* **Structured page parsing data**
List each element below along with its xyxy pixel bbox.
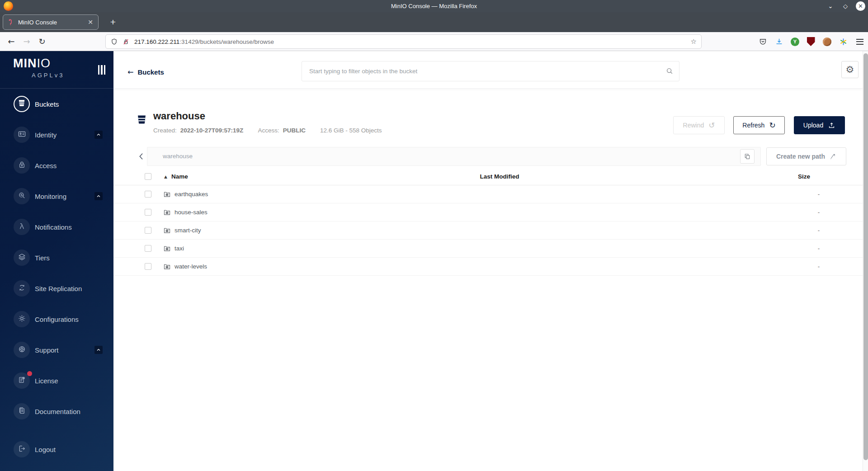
sidebar-item-buckets[interactable]: Buckets bbox=[0, 89, 113, 119]
object-name: taxi bbox=[175, 245, 184, 252]
row-checkbox[interactable] bbox=[145, 209, 151, 216]
license-icon bbox=[18, 376, 26, 386]
bucket-meta: Created: 2022-10-27T09:57:19Z Access: PU… bbox=[153, 127, 382, 134]
chevron-up-icon[interactable] bbox=[94, 192, 103, 200]
chevron-up-icon[interactable] bbox=[94, 131, 103, 139]
pocket-icon[interactable] bbox=[758, 37, 768, 47]
sort-asc-icon[interactable]: ▲ bbox=[164, 174, 167, 179]
tab-bar: MinIO Console ✕ + bbox=[0, 12, 868, 32]
scrollbar-thumb[interactable] bbox=[863, 53, 868, 460]
back-to-buckets-link[interactable]: ← Buckets bbox=[127, 68, 164, 76]
window-title: MinIO Console — Mozilla Firefox bbox=[0, 0, 868, 12]
sidebar-item-monitoring[interactable]: Monitoring bbox=[0, 181, 113, 212]
table-row[interactable]: earthquakes - bbox=[113, 185, 863, 203]
upload-button[interactable]: Upload bbox=[794, 116, 845, 134]
monitoring-icon bbox=[18, 191, 26, 202]
row-checkbox[interactable] bbox=[145, 245, 151, 252]
forward-icon[interactable]: → bbox=[19, 37, 34, 46]
sidebar-item-access[interactable]: Access bbox=[0, 150, 113, 181]
rewind-icon: ↺ bbox=[708, 121, 715, 130]
row-checkbox[interactable] bbox=[145, 263, 151, 270]
bucket-icon bbox=[136, 113, 148, 126]
reload-icon[interactable]: ↻ bbox=[34, 37, 50, 46]
sidebar-item-logout[interactable]: Logout bbox=[0, 434, 113, 465]
maximize-icon[interactable]: ◇ bbox=[841, 3, 850, 9]
folder-icon bbox=[163, 263, 171, 272]
sidebar-item-documentation[interactable]: Documentation bbox=[0, 396, 113, 427]
object-table-body: earthquakes - house-sales - smart-city - bbox=[113, 185, 863, 276]
column-last-modified[interactable]: Last Modified bbox=[457, 173, 542, 180]
object-name: smart-city bbox=[175, 227, 201, 234]
sidebar-collapse-icon[interactable] bbox=[98, 65, 106, 75]
access-label: Access: bbox=[258, 127, 279, 134]
path-bar: warehouse Create new path bbox=[113, 147, 863, 166]
row-checkbox[interactable] bbox=[145, 227, 151, 234]
chevron-up-icon[interactable] bbox=[94, 346, 103, 354]
minimize-icon[interactable]: ⌄ bbox=[826, 3, 835, 9]
replication-icon bbox=[18, 283, 26, 294]
url-bar[interactable]: 217.160.222.211:31429/buckets/warehouse/… bbox=[105, 34, 702, 49]
sidebar-item-configurations[interactable]: Configurations bbox=[0, 304, 113, 334]
documentation-icon bbox=[18, 406, 26, 417]
back-arrow-icon: ← bbox=[127, 68, 133, 76]
download-icon[interactable] bbox=[774, 37, 784, 47]
table-row[interactable]: smart-city - bbox=[113, 221, 863, 240]
refresh-button[interactable]: Refresh↻ bbox=[733, 116, 785, 134]
chevron-left-icon bbox=[137, 152, 146, 161]
search-icon bbox=[665, 67, 674, 75]
minio-flamingo-icon bbox=[7, 19, 14, 26]
sidebar-item-license[interactable]: License bbox=[0, 365, 113, 396]
sidebar-item-site-replication[interactable]: Site Replication bbox=[0, 273, 113, 304]
sidebar-item-notifications[interactable]: Notifications bbox=[0, 212, 113, 242]
create-path-icon bbox=[829, 153, 836, 160]
path-back-button[interactable] bbox=[136, 147, 147, 166]
back-icon[interactable]: ← bbox=[4, 37, 19, 46]
row-checkbox[interactable] bbox=[145, 191, 151, 198]
browser-tab[interactable]: MinIO Console ✕ bbox=[3, 14, 99, 30]
filter-objects-input[interactable] bbox=[302, 61, 679, 81]
column-size[interactable]: Size bbox=[791, 173, 810, 180]
bucket-usage: 12.6 GiB - 558 Objects bbox=[320, 127, 382, 134]
upload-icon bbox=[828, 122, 835, 129]
settings-gear-icon[interactable]: ⚙ bbox=[841, 61, 859, 78]
bookmark-star-icon[interactable]: ☆ bbox=[691, 38, 697, 46]
sidebar-item-identity[interactable]: Identity bbox=[0, 119, 113, 150]
table-row[interactable]: taxi - bbox=[113, 240, 863, 258]
access-icon bbox=[18, 160, 26, 171]
page-scrollbar[interactable] bbox=[863, 51, 868, 471]
table-row[interactable]: house-sales - bbox=[113, 203, 863, 221]
cookie-extension-icon[interactable] bbox=[823, 38, 831, 46]
rewind-button[interactable]: Rewind↺ bbox=[673, 116, 725, 134]
bucket-icon bbox=[17, 99, 26, 109]
object-size: - bbox=[810, 263, 828, 270]
sidebar-item-support[interactable]: Support bbox=[0, 334, 113, 365]
object-size: - bbox=[810, 209, 828, 216]
privacy-extension-icon[interactable]: Y bbox=[791, 38, 799, 46]
tab-close-icon[interactable]: ✕ bbox=[86, 19, 94, 26]
shield-icon[interactable] bbox=[110, 38, 118, 46]
logout-icon bbox=[18, 444, 26, 455]
url-path: :31429/buckets/warehouse/browse bbox=[179, 38, 274, 45]
table-row[interactable]: water-levels - bbox=[113, 258, 863, 276]
create-new-path-button[interactable]: Create new path bbox=[766, 147, 846, 165]
refresh-icon: ↻ bbox=[769, 121, 775, 130]
object-name: water-levels bbox=[175, 263, 207, 270]
select-all-checkbox[interactable] bbox=[145, 173, 151, 180]
column-name[interactable]: Name bbox=[171, 173, 188, 180]
container-extension-icon[interactable] bbox=[839, 37, 848, 47]
identity-icon bbox=[18, 130, 26, 140]
object-name: house-sales bbox=[175, 209, 208, 216]
license-tag: AGPLv3 bbox=[32, 72, 64, 79]
sidebar-item-tiers[interactable]: Tiers bbox=[0, 242, 113, 273]
hamburger-menu-icon[interactable] bbox=[855, 37, 864, 47]
gear-icon bbox=[18, 314, 26, 325]
new-tab-button[interactable]: + bbox=[107, 16, 119, 28]
ublock-origin-icon[interactable] bbox=[807, 37, 815, 46]
copy-path-button[interactable] bbox=[740, 149, 755, 164]
license-badge-dot bbox=[27, 371, 32, 376]
created-value: 2022-10-27T09:57:19Z bbox=[180, 127, 244, 134]
object-name: earthquakes bbox=[175, 191, 208, 198]
insecure-lock-icon[interactable] bbox=[122, 38, 130, 46]
close-icon[interactable]: ✕ bbox=[856, 1, 865, 11]
page-header: ← Buckets ⚙ bbox=[113, 51, 863, 89]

* **EXERCISE REQUIREMENTS**
The entries above are to be repeated in full, except for their pictures.

* **RESPONSE AREA**
List each element below along with its xyxy pixel bbox.
sidebar-item-buckets[interactable]: Buckets bbox=[0, 89, 113, 119]
object-name: taxi bbox=[175, 245, 184, 252]
row-checkbox[interactable] bbox=[145, 209, 151, 216]
license-icon bbox=[18, 376, 26, 386]
bucket-meta: Created: 2022-10-27T09:57:19Z Access: PU… bbox=[153, 127, 382, 134]
chevron-up-icon[interactable] bbox=[94, 192, 103, 200]
chevron-up-icon[interactable] bbox=[94, 131, 103, 139]
pocket-icon[interactable] bbox=[758, 37, 768, 47]
sort-asc-icon[interactable]: ▲ bbox=[164, 174, 167, 179]
tab-bar: MinIO Console ✕ + bbox=[0, 12, 868, 32]
scrollbar-thumb[interactable] bbox=[863, 53, 868, 460]
back-to-buckets-link[interactable]: ← Buckets bbox=[127, 68, 164, 76]
window-title: MinIO Console — Mozilla Firefox bbox=[0, 0, 868, 12]
sidebar-item-monitoring[interactable]: Monitoring bbox=[0, 181, 113, 212]
table-row[interactable]: earthquakes - bbox=[113, 185, 863, 203]
upload-button[interactable]: Upload bbox=[794, 116, 845, 134]
monitoring-icon bbox=[18, 191, 26, 202]
row-checkbox[interactable] bbox=[145, 245, 151, 252]
forward-icon[interactable]: → bbox=[19, 37, 34, 46]
sidebar-item-access[interactable]: Access bbox=[0, 150, 113, 181]
rewind-icon: ↺ bbox=[708, 121, 715, 130]
row-checkbox[interactable] bbox=[145, 263, 151, 270]
bucket-icon bbox=[136, 113, 148, 126]
reload-icon[interactable]: ↻ bbox=[34, 37, 50, 46]
sidebar-item-logout[interactable]: Logout bbox=[0, 434, 113, 465]
maximize-icon[interactable]: ◇ bbox=[841, 3, 850, 9]
folder-icon bbox=[163, 263, 171, 272]
sidebar-item-documentation[interactable]: Documentation bbox=[0, 396, 113, 427]
object-table-body: earthquakes - house-sales - smart-city - bbox=[113, 185, 863, 276]
column-last-modified[interactable]: Last Modified bbox=[457, 173, 542, 180]
object-name: smart-city bbox=[175, 227, 201, 234]
sidebar-collapse-icon[interactable] bbox=[98, 65, 106, 75]
access-label: Access: bbox=[258, 127, 279, 134]
path-bar: warehouse Create new path bbox=[113, 147, 863, 166]
row-checkbox[interactable] bbox=[145, 227, 151, 234]
chevron-up-icon[interactable] bbox=[94, 346, 103, 354]
minimize-icon[interactable]: ⌄ bbox=[826, 3, 835, 9]
replication-icon bbox=[18, 283, 26, 294]
url-bar[interactable]: 217.160.222.211:31429/buckets/warehouse/… bbox=[105, 34, 702, 49]
sidebar-item-configurations[interactable]: Configurations bbox=[0, 304, 113, 334]
documentation-icon bbox=[18, 406, 26, 417]
back-arrow-icon: ← bbox=[127, 68, 133, 76]
download-icon[interactable] bbox=[774, 37, 784, 47]
table-row[interactable]: smart-city - bbox=[113, 221, 863, 240]
refresh-button[interactable]: Refresh↻ bbox=[733, 116, 785, 134]
chevron-left-icon bbox=[137, 152, 146, 161]
search-icon bbox=[665, 67, 674, 75]
minio-flamingo-icon bbox=[7, 19, 14, 26]
sidebar-item-license[interactable]: License bbox=[0, 365, 113, 396]
sidebar-item-site-replication[interactable]: Site Replication bbox=[0, 273, 113, 304]
sidebar-item-notifications[interactable]: Notifications bbox=[0, 212, 113, 242]
create-path-icon bbox=[829, 153, 836, 160]
path-back-button[interactable] bbox=[136, 147, 147, 166]
back-icon[interactable]: ← bbox=[4, 37, 19, 46]
row-checkbox[interactable] bbox=[145, 191, 151, 198]
browser-tab[interactable]: MinIO Console ✕ bbox=[3, 14, 99, 30]
filter-objects-input[interactable] bbox=[302, 61, 679, 81]
column-size[interactable]: Size bbox=[791, 173, 810, 180]
bucket-usage: 12.6 GiB - 558 Objects bbox=[320, 127, 382, 134]
upload-icon bbox=[828, 122, 835, 129]
settings-gear-icon[interactable]: ⚙ bbox=[841, 61, 859, 78]
bookmark-star-icon[interactable]: ☆ bbox=[691, 38, 697, 46]
sidebar-item-identity[interactable]: Identity bbox=[0, 119, 113, 150]
table-row[interactable]: taxi - bbox=[113, 240, 863, 258]
access-icon bbox=[18, 160, 26, 171]
page-scrollbar[interactable] bbox=[863, 51, 868, 471]
table-row[interactable]: house-sales - bbox=[113, 203, 863, 221]
cookie-extension-icon[interactable] bbox=[823, 38, 831, 46]
rewind-button[interactable]: Rewind↺ bbox=[673, 116, 725, 134]
bucket-icon bbox=[17, 99, 26, 109]
object-size: - bbox=[810, 263, 828, 270]
sidebar-item-support[interactable]: Support bbox=[0, 334, 113, 365]
object-size: - bbox=[810, 209, 828, 216]
privacy-extension-icon[interactable]: Y bbox=[791, 38, 799, 46]
tab-close-icon[interactable]: ✕ bbox=[86, 19, 94, 26]
shield-icon[interactable] bbox=[110, 38, 118, 46]
logout-icon bbox=[18, 444, 26, 455]
url-path: :31429/buckets/warehouse/browse bbox=[179, 38, 274, 45]
table-row[interactable]: water-levels - bbox=[113, 258, 863, 276]
create-new-path-button[interactable]: Create new path bbox=[766, 147, 846, 165]
refresh-icon: ↻ bbox=[769, 121, 775, 130]
object-name: water-levels bbox=[175, 263, 207, 270]
select-all-checkbox[interactable] bbox=[145, 173, 151, 180]
column-name[interactable]: Name bbox=[171, 173, 188, 180]
container-extension-icon[interactable] bbox=[839, 37, 848, 47]
identity-icon bbox=[18, 130, 26, 140]
object-name: house-sales bbox=[175, 209, 208, 216]
license-tag: AGPLv3 bbox=[32, 72, 64, 79]
sidebar-item-tiers[interactable]: Tiers bbox=[0, 242, 113, 273]
hamburger-menu-icon[interactable] bbox=[855, 37, 864, 47]
gear-icon bbox=[18, 314, 26, 325]
new-tab-button[interactable]: + bbox=[107, 16, 119, 28]
ublock-origin-icon[interactable] bbox=[807, 37, 815, 46]
copy-path-button[interactable] bbox=[740, 149, 755, 164]
license-badge-dot bbox=[27, 371, 32, 376]
created-value: 2022-10-27T09:57:19Z bbox=[180, 127, 244, 134]
object-name: earthquakes bbox=[175, 191, 208, 198]
insecure-lock-icon[interactable] bbox=[122, 38, 130, 46]
close-icon[interactable]: ✕ bbox=[856, 1, 865, 11]
page-header: ← Buckets ⚙ bbox=[113, 51, 863, 89]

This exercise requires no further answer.